For those hoping to see bobcats in the area, here are a few tips on their habitat and behavior.


Where can I see them?

  • Bobcats are common but elusive and nocturnal. Keep a sharp eye out – bobcats are almost always on the move when you see them. They can run up to 30mph!
  • Bobcats are afraid of humans and are unlikely to attack.
  • They usually travel alone and at dawn or dusk. Most sightings are a few hours after sunrise or a few hours before sunset.
  • Bobcats remain active year-round and do not hibernate.
  • During the day, bobcats sleep and rest in dens, often in a hollow tree. They keep several dens in their home range. Their range is usually 6 to 25 square miles.
  • You might see them in the forest, crossing the road – or on a bluff!


What do they look like?

  • Their distinct feature is their short bobbed tail, which is 4-6 inches in length.
  • They are two or three times the size of domestic cats.
  • They weigh between 15-40 lbs.
  • Their body is 2-3.5 feet long
  • They have tufted, pointed ears with large, black spots on the backsides.
  • Their back legs are significantly longer than their front legs.
  • Their hunting running gait is another way that a bobcat lives up to its name: they sometimes run like a rabbit, placing their hind feet in the same place as their front feet. This style of running creates a bobbing appearance when they run.

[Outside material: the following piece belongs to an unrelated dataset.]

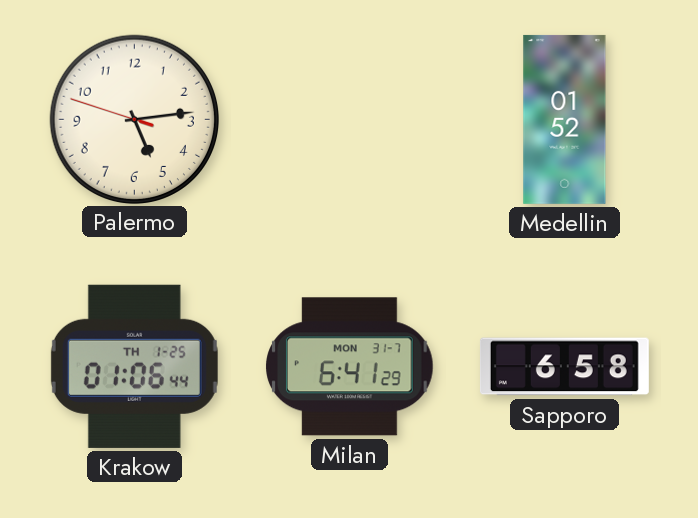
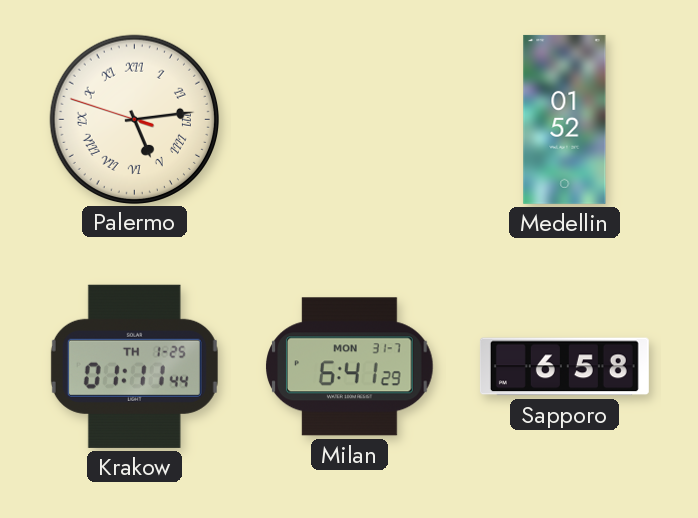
Palermo numerals: Arabic -> Roman
Krakow: 01:06 -> 01:11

Was that a bobcat… or a cougar?

  • Bobcats are often confused with cougars. The differences: Bobcats have pointy ears and a bobbed tail, while cougars have small, rounded ears and a long tail (2-3.5 feet alone!). Cougars are at least twice as large as a bobcat.
  • And… there’s still plenty of debate on whether Leelanau County even has cougars. Bobcats, however, are plentiful. Odds are, if you see a big kitty running through the woods, you’ve seen a bobcat – no reason to panic! Here’s what the National Park Service reports on cougars in the Sleeping Bear Dunes area.


What Do Bobcats Eat?

  • Since most bobcats will avoid humans, they typically aren’t a threat to house pets near homes. They prey on mice, squirrels, small fawns, chickens, wild birds, and rabbits.


What do they sound like?

  • Like most cats, they can be heard growling, hissing, meowing, yelping, screaming, howling, and squalling. And unlike most cats, barking!
  • Bobcats communicate in response to fear, mating, anger, and predators. This website has an awesome – eerie and scary! – video of bobcat sounds!
  • Bobcats are often said to sound like a woman screaming or a baby crying. They are more than a little unsettling to hear in the night!


Overall, if you happen to see a bobcat in Leelanau County, consider yourself very lucky! It’s like winning the lottery to see these majestic, elusive, and beautiful cats in the wild. If you see three – get a pic!


Thank you Dan McDavid for sharing your photo with us.